Lo spazio dei sogni
- Autore: David Lynch
- Genere: Storie vere
- Categoria: Saggistica
- Casa editrice: Mondadori
- Anno di pubblicazione: 2018
Si tratta di un visionario autentico oppure gioca a fare l’artista indecifrabile? La domanda è legittima: Lynch colpisce la sensibilità in un modo unico, e lo scetticismo risponde con una reazione allergica.
Oggi, con una produzione di dieci lungometraggi (di cui sei candidati all’Oscar), sei prodotti per la televisione e un numero pressoché incalcolabile di esperimenti visuali tra cortometraggi, mostre fotografiche e pittoriche, allestimenti e regie teatrali, David Lynch è una cifra imprescindibile per chi si accosta alla narrazione per immagini, è, come pochi altri, un autore che ha definito un metro.

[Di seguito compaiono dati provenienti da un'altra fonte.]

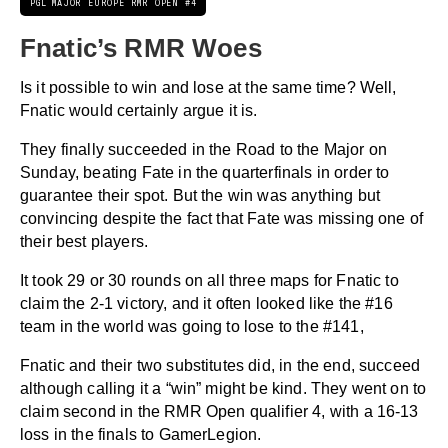
PGL MAJOR EUROPE RMR OPEN #4
Fnatic’s RMR Woes
Is it possible to win and lose at the same time? Well,
Fnatic would certainly argue it is.
They finally succeeded in the Road to the Major on
Sunday, beating Fate in the quarterfinals in order to
guarantee their spot. But the win was anything but
convincing despite the fact that Fate was missing one of
their best players.
It took 29 or 30 rounds on all three maps for Fnatic to
claim the 2-1 victory, and it often looked like the #16
team in the world was going to lose to the #141,
Fnatic and their two substitutes did, in the end, succeed
although calling it a “win” might be kind. They went on to
claim second in the RMR Open qualifier 4, with a 16-13
loss in the finals to GamerLegion.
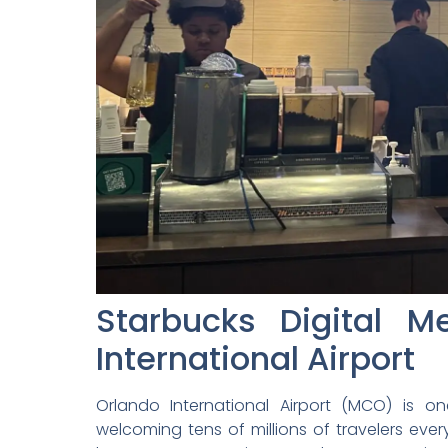
Starbucks Digital 
International Airport
Orlando International Airport (MCO) is on
welcoming tens of millions of travelers ever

“Lynchiano” è il termine che, dai mormorii nei cinema d’essai di Los Angeles dove veniva proiettato a mezzanotte l’allucinante Eraserhead, si è diffuso attraverso un passaparola fino a trovare la sua dignità nelle colonne di critica cinematografica degli ultimi trent’anni.
Lo spazio dei sogni (Mondadori, 2018, trad. L. Fusari e S. Prencipe) è la porta di servizio che conduce nel capanno degli attrezzi di quest’uomo del Midwest, che non ha mai smesso di lavorare con un martello, qualche asse di legno e spanne di cavo elettrico. Il libro attraversa i settant’anni di vita e di esplosiva immaginazione di David Lynch, e la sua struttura è semplice e vincente: in un capitolo la giornalista Kristine McKenna intervista amici, parenti e collaboratori dell’artista per delineare una porzione della sua vita, e nel successivo lascia che a parlare dei medesimi episodi sia proprio Lynch, non ponendo freni alle sue divagazioni, alla sua capacità inquietante di fissarsi su dettagli grossi come una cellula e di trascurare eventi colossali.

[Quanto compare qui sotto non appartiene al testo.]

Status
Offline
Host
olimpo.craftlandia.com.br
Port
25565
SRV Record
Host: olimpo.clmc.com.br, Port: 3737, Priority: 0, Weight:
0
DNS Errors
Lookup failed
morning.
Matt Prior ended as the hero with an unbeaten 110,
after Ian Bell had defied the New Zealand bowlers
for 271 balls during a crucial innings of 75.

Quindi ecco l’uomo: affascinato sin dall’infanzia dai boschi, che attraversava seguendo il padre, curatore forestale, incoraggiato insieme ai fratelli a mettere mani su ogni attrezzo per dare forma alle idee, invaghito in senso quasi edipico degli anni ’50, età dell’oro sulla quale incombeva un’indecifrabile ombra; già dagli anni del college sente che l’arte, che in quel momento per lui prende la sembianza della pittura, è ispirazione, visione scollegata dal quotidiano, ma che richiede metodo, tecnica ma soprattutto un abbandono totale.
David Lynch è amato da tutti quelli che lo hanno incontrato, che hanno avuto l’occasione di sedersi al tavolo di un diner per bere un caffè con lui o che hanno collaborato su un set da lui diretto: dalle pagine, da ogni intervista, trabocca la luce di un uomo innamorato ed entusiasta di ogni particella del proprio lavoro, della vita, delle opportunità avute e del grande circo dell’umanità.

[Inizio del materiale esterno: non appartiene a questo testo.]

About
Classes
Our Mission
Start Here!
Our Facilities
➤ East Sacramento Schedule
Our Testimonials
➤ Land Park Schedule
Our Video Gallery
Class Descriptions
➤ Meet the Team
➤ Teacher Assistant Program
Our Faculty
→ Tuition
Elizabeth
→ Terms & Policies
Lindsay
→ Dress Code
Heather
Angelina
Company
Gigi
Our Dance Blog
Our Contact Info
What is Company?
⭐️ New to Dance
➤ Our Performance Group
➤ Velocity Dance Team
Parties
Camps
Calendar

Sopra ciascuna esperienza artistica, il filo che tiene insieme tutte le perle prodotte dal suo ingegno e che le rende una collana unica, resta il rapporto con la meditazione trascendentale, di cui oggi Lynch è portavoce a livello mondiale, insegnante e curatore di seminari, conosciuta attraverso il guru Maharishi. Nelle parole del regista sembra che in questa pratica costante ci sia il segreto della sua incapacità di prendere la vita per il verso sbagliato, la chiave interpretativa delle sue opere (che, nell’opinione di Lynch e di chi ha lavorato per lui, non vanno decifrate, ma solo vissute) e la fonte della sua inesauribile energia.
Sulla scorta di un’intuizione, più spesso di un sogno, il regista racconta di aver progettato e realizzato con le sue mani i dettagli di tutte le sue opere: il rossetto di Laura Dern su INLAND EMPIRE, il pettirosso imbalsamato e mosso con un pezzo di fil di ferro nell’ultima scena di Velluto blu, ma anche abiti, oggetti di scena e macchinari.
Lo spazio dei sogni è il libro indispensabile per chi ama i suoi film, tanto oscuri quanto rivelatori, per chi si è smarrito nei boschi di Twin Peaks o nei corridoi della casa di Fred Madison su Strade perdute. È tuttavia un libro consigliatissimo anche a chi ha sempre avuto difficoltà ad apprezzare la narrativa lynchiana, a chi ha preferito accontentarsi per molto tempo di liquidare la sua produzione dietro l’etichetta di deliri autocompiaciuti.
È un pezzo, pulsante e pieno di carne, della vita di un uomo che non ha mai smesso di pranzare con un panino col pomodoro, bere una quantità smodata di caffè e guardare al cielo con l’attenzione di un bambino.